Monday, December 24, 2007

Super scalable Java applications with terracotta and the Amazon elastic computing cloud (ec2).

written by Marcel Panse

I just got this idea, and i don't know if it works at all. I'm just playing with the idea and thought i might just as well write it down here immediately.

Amazon (S3 and EC2)

Amazons launched a couple of services, one of them is EC2 (Elastic Computing Cloud) and one of them is S3 (Simple Storage Service). S3 is a distributed storage solution where you can store an unlimited amount of data online. This storage is actually distributed over lots and lots of (virtual) servers around the globe.
Amazon S3 provides a simple web services interface that can be used to store and retrieve any amount of data, at any time, from anywhere on the web. It gives any developer access to the same highly scalable, reliable, fast, inexpensive data storage infrastructure that Amazon uses to run its own global network of web sites.
When using S3 you only have to pay about $0.18 per GB storage a month and $0.16 per GB data transfer a month.
EC2 stands for 'Elastic computing cloud' and makes it possible to launch an image of a server online. This virtual server will be launched somewhere in the computing cloud, which again is distributed over lots of servers.
Just as Amazon Simple Storage Service (Amazon S3) enables storage in the cloud, Amazon EC2 enables "compute" in the cloud. Amazon EC2's simple web service interface allows you to obtain and configure capacity with minimal friction. It provides you with complete control of your computing resources and lets you run on Amazon's proven computing environment. Amazon EC2 reduces the time required to obtain and boot new server instances to minutes, allowing you to quickly scale capacity, both up and down, as your computing requirements change. Amazon EC2 changes the economics of computing by allowing you to pay only for capacity that you actually use.
You pay about $0.10 per instance hour. I can imaging it saves a lot of money, since you only launch the amount of servers you need at the moment and you are able to scale it down or up when you like to.

Terracotta

Open Terracotta is Open Source JVM-level clustering software for Java. It delivers clustering as a runtime infrastructure service, which simplifies the task of clustering a Java application immensely, by effectively clustering the JVM underneath the application, instead of clustering the application itself.

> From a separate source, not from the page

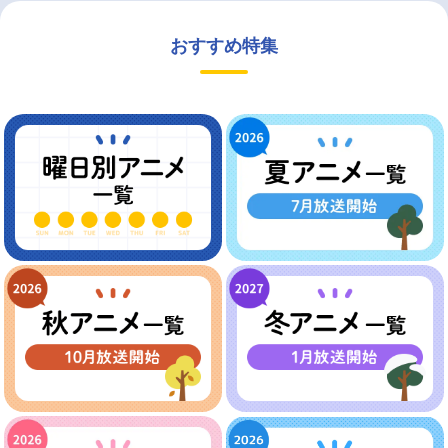
おすすめ特集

Open Terracotta's JVM-level clustering can turn single-node, multi-threaded applications into distributed, multi-node applications, often with no code changes. Terracotta plugs into the Java Memory Model in order to maintain semantics of Java (Java Language Specification), such as pass-by-reference, thread coordination, and garbage collection across the cluster. Open Terracotta's JVM-level clustering is enabled through declarative configuration (XML), and provides fine-grained, field-level replication, which means that objects do not need to implement Java serialization.

With a simple load balancer it doesn't matter to which server the request is send, because all servers are on the grid and share the same memory and thus all user sessions are available on all servers. When adding a new server to the grid it takes automatically the state of the application and can receive requests immediately. This makes it very easy to scale up when needed.

Another idea is to use Amazons S3 Service (distributed online storage) for file storage, because this also is unlimited scalable. All data transfer between the EC2 cloud and S3 is free!

Winning combination?

The idea is to create a standard java backend application (the usual spring/hibernate/etc application). Then we take that application and launch it in a terracotta grid. That makes it scalable over multiple servers sharing the same resources through terracotta. Take it a step further by creating an image and launch it in Amazons EC2 cloud.

Possible challenges (problems do not exists, right?)

All images in the EC2 cloud are stateless, when the server images goes offline or restarts all state is gone. Every image starts from a blank image, so you can't write to disk. But that shouldn't be necessary if we write all files to S3. Another thing is databases, if we have like 5 images in the cloud all running terracotta and thus share the same memory/state. Then we don't have to do persist anything to the database, and just keep it in memory. Terracotta could drastically help to reduce the database load. But we can't keep everything in memory, you don't want to keep historic data that is practically not used anymore in memory. You only want to keep objects in memory that you are likely to query a lot. Where do we store the data that we don't want in memory? I heard about the Amazon Simple Database (SDB), which is going to get launched pretty soon (at the moment of writing this). I didn't look into it yet, but sounds promising.

I'm going to work this out and try this later, i you have any comments or suggestions let me know!